▶ _Goal of the exercise_:
After locating the line that holds "[13579][26])(?!\", transcribe it and each following line to the end of the records, changing nothing and adding nothing.

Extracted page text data
○ ○ ○ ○ ○ ○ ○

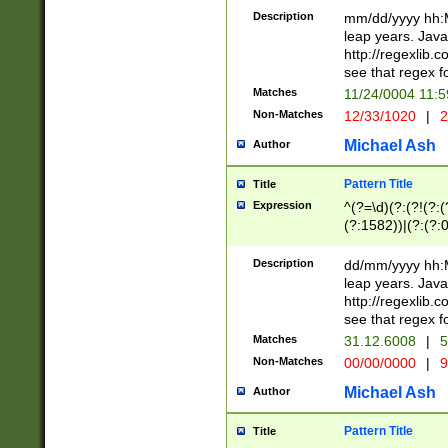
29 )(?<!\k'sep'(
(?!000[04]|(?:(?
Description
mm/dd/yyyy hh:M
))29)(?(?=\x20\d
(?:\d\d)(?:[0246
leap years. Java
a digit check fo
(?:00(?:42|3[036
http://regexlib
9]|1[012])(?# ho
(?:(?:\d\D)|(?:[01
see that regex f
seconds )(?i:\x
[12]\d|3[01])\2(
hour format )([01
Matches
11/24/0004 11:
(?:\d{4}(?!\x20B
#required minut
Non-Matches
12/33/1020
|
2
((?:(?:0?[1-9]|1[
[01]\d|2[0-3])(?:
Michael Ash
Author
Pattern Title
Title
Expression
^(?=\d)(?:(?!(?:(?
(?:1582))|(?:(?:0?
(31(?!(?:\.|-|\/)(
(?:\.|-|\/)0?2(?:\
Description
dd/mm/yyyy hh:M
[2468][^048]|[35
leap years. Java
[13579][26])(?!\
http://regexlib
(?:00(?:42|3[036
see that regex f
8]|1\d|0?[1-9])([
Matches
31.12.6008
|
5
[0-3]?\d)\x20BC)
Non-Matches
00/00/0000
|
9
(?:\x20BC)?)(?:$
[0-5]\d){0,2}(?:\
Michael Ash
Author
{1,2})?$
Pattern Title
Title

○ ○ ○ ○ ○ ○ ○

▶ _Task output_:
[13579][26])(?!\
http://regexlib
(?:00(?:42|3[036
see that regex f
8]|1\d|0?[1-9])([
Matches
31.12.6008
|
5
[0-3]?\d)\x20BC)
Non-Matches
00/00/0000
|
9
(?:\x20BC)?)(?:$
[0-5]\d){0,2}(?:\
Michael Ash
Author
{1,2})?$
Pattern Title
Title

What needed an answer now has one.